Desertir AS akan Diekstradisi jika Pergi ke Jepang
Rabu, 14 Jul 2004 13:44 WIB
Jakarta - Pemerintah Amerika Serikat mengingatkan bahwa desertir tentara AS yang mengadakan reuni dengan istrinya di Indonesia akan menghadapi tuduhan serius jika ia pergi ke Jepang."Saya pikir mereka (Jepang) mengerti posisi kami bahwa Sersan (Charles Robert) Jenkins memang menghadapi tuduhan yang berpotensial serius, jika ia berada di tempat yang masuk yurisdiksi AS," tegas Juru Bicara Departemen Luar Negeri AS Richard Boucher kepada wartawan di Washington, AS."Jadi itu masalah yang akan terus kami bahas dengan pemerintah Jepang," imbuhnya seperti dilansir kantor berita AFP, Rabu (14/7/2004).Jenkins (64) mengadakan pertemuan emosional dengan istrinya, Hitomi Soga di Jakarta pada pekan lalu.

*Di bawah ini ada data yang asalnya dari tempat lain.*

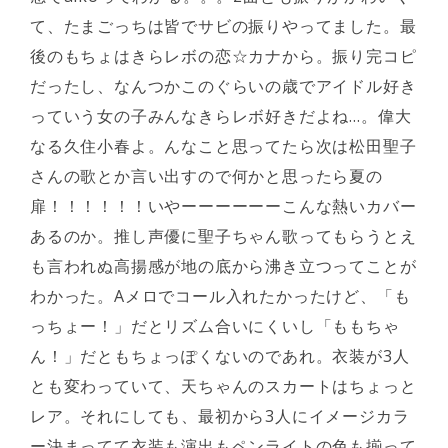
て、たまごっちは皆でサビの振りやってました。最
後のもちょはきらレボの恋☆カナから。振り完コピ
だったし、なんつかこのぐらいの歳でアイドル好き
っていう女の子みんなきらレボ好きだよね…。偉大
なる久住小春よ。んなこと思ってたら次は松田聖子
さんの歌とか言い出すので何かと思ったら夏の
扉！！！！！！いやーーーーーーこんな熱いカバー
あるのか。推し声優に聖子ちゃん歌ってもらうとえ
も言われぬ高揚感が地の底から沸き立つってことが
わかった。Aメロでコール入れたかったけど、「も
っちょー！」だとリズム合いにくいし「ももちゃ
ん！」だともちょっぽくないのであれ。衣装が3人
とも変わっていて、天ちゃんのスカートはちょっと
レア。それにしても、最初から3人にイメージカラ
ー決まってて衣装も演出もペンライトの色も揃って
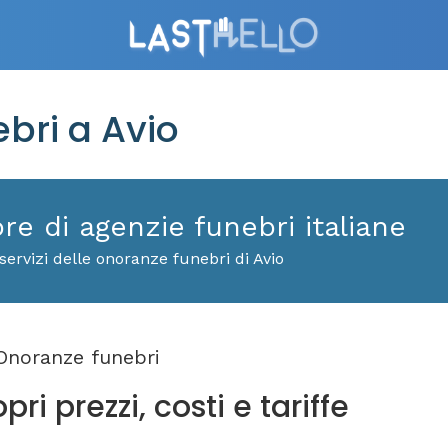
bri a Avio
ore di agenzie funebri italiane
ervizi delle onoranze funebri di Avio
noranze funebri
ri prezzi, costi e tariffe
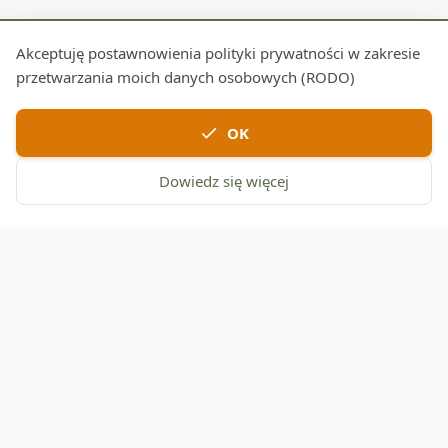
Akceptuję postawnowienia polityki prywatności w zakresie
przetwarzania moich danych osobowych (RODO)
check
OK
Dowiedz się więcej
Darmowa dostawa
30 dni na zwrot
local_shipping
replay
od 149 zł
bez podania przyczyny
Bezpieczne
Pomoc eksperta
verified_user
help
płatności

Soga, perempuan Jepang yang pernah menjadi korban penculikan Korea Utara itu, dinikahi Jenkins setelah diculik dan dibawa ke Korut. Pemerintah Pyongyang kemudian setuju untuk membebaskan Soga dan korban penculikan lainnya setelah kunjungan pertama Perdana Menteri Jepang Junichiro Koizumi ke Korut. Namun kepulangan Soga ke Jepang tanpa disertai suami dan dua anak perempuannya. Jenkins memilih tetap tinggal di Korut karena takut akan diekstradisi ke AS untuk diadili. Jepang memiliki perjanjian ekstradisi dengan AS.Pertemuan Jenkins dengan istrinya diprakarsai pemerintah Tokyo. Reuni sengaja dilakukan di Jakarta karena Indonesia tidak memiliki perjanjian ekstradisi dengan AS.Seorang juru bicara Pentagon, Selasa (13/7/2004) kemarin mengatakan bahwa Washington telah memberitahukan Jepang bahwa Jenkins masih tetap diincar atas tuduhan desersi.